Mike Nichols became one of my favorite filmmakers right around the time I started college. I’d always loved several of his movies before then — The BirdcageRegarding Henry and Wolf were childhood favorites of mine — but Nichols’ work really took on new meaning for me later on. The impetus was — brace for a cliche — The Graduate. I’d hate myself for writing it if it wasn’t so goddamn true.

It doesn’t get much more trite than a college freshman relating to The Graduate, but that’s the story. I’d actually seen the movie several years earlier, easily pre-high school, so it’s not like I wasn’t familiar with it or its cultural impact. My first round with The Graduate all those years back just wasn’t anything special. I liked it. I found it funny and I thought Anne Bancroft’s performance was amazing, but that’s about where it stopped. My re-watch, however, was a different story. I watched as a young (but not THAT young) Dustin Hoffman as Ben Braddock moved his way uncomfortably through a party at his parents’ house, fielding empty questions about his future from people who don’t particularly care. They all think they have answers for the young man, of course (“plastics” is obviously the most memorable and hilarious). I think that might be a curse of old age: It brings wisdom for some, but shallow, inane observations about the secrets of life from others.

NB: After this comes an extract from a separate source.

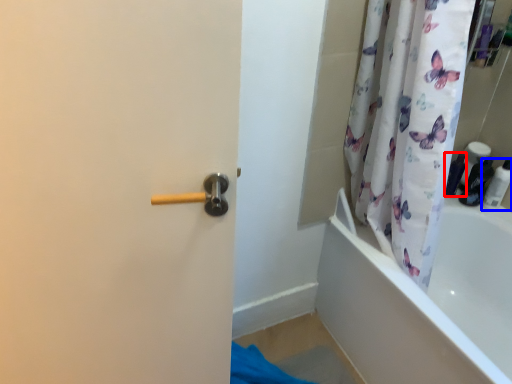 Question: Which object is further to the camera taking this photo, toiletry (highlighted by a red box) or toiletry (highlighted by a blue box)?

Choices:
 (A) toiletry
 (B) toiletry

Answer: (A)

I was hooked on this story of a young man with the world in front of him but not quite understanding what the hell to do with it all. But this is the beauty and trickery that Nichols pulls off masterfully — that angle never really changes. The film is set up as a bit of a counter culture, rage-against-upper-middle-class, youth vs. old guard sort of thing, but what happens in the end? Do Ben and Elaine ride off blissfully on a bus into the sunset together? Well, maybe in the eyes of people who romanticized the idea of ’60s youth fighting back against their parents, the government, or whomever. But the concerned faces of those two naive twentysomethings give away what’s really going on. They don’t know what the hell they’re doing, just like Ben didn’t know when the film began. How cruel is that?

I can’t tell you how much that kind of cynicism pleases me, and Mike Nichols had it in spades, which is why I loved his work so dearly. Not everything he made was perfect, not even close, but the incisive looks he took at people and relationships with his filmmaking will be sorely missed. Not many movies about grownups are actually made for grownups anymore, but those are the types of films he spent his career making, thankfully. I’d recommend taking a chance on just about everything he ever made because they all have something to offer. For instance, Heartburn is not on the top of my list, but watching Jack Nicholson and Meryl Streep go toe-to-toe is pure joy. Working Girl is about as dated as an ’80s movie can possibly be, but, hey, it might be THE quintessential ’80s movie, depending on your criteria. I was watching it the other day on TV, and all the wit and charm vastly outweigh the shoulder pads and soaring music.

The screenplays for his best films were so often stellar that I guess he never felt the need to “show off” as a director. I’m not sure Nichols had a visual flair distinctly his own, but that’s not a negative in the least. It’s well known how good he was with actors and how much actors loved him. He put these talented people in front of the camera with a wonderful script and let them go to town. Considering his prolific theater career, this makes sense. Words are always so valued in Nichols’ movies, so why distract from them with “tricks”? No tracking shots or ornate zooms necessary when you have two or three people having the most interesting argument or revelation you’ve ever heard.

So below are, in my not-so-humble opinion, Mike Nichols Essentials. A couple are genuine classics and a couple might hold a little too much sentimental value for me, but they’re my favorites and I have watched them over and over again. I’ve already mentioned The Graduate enough, so it’s time to add on to the list…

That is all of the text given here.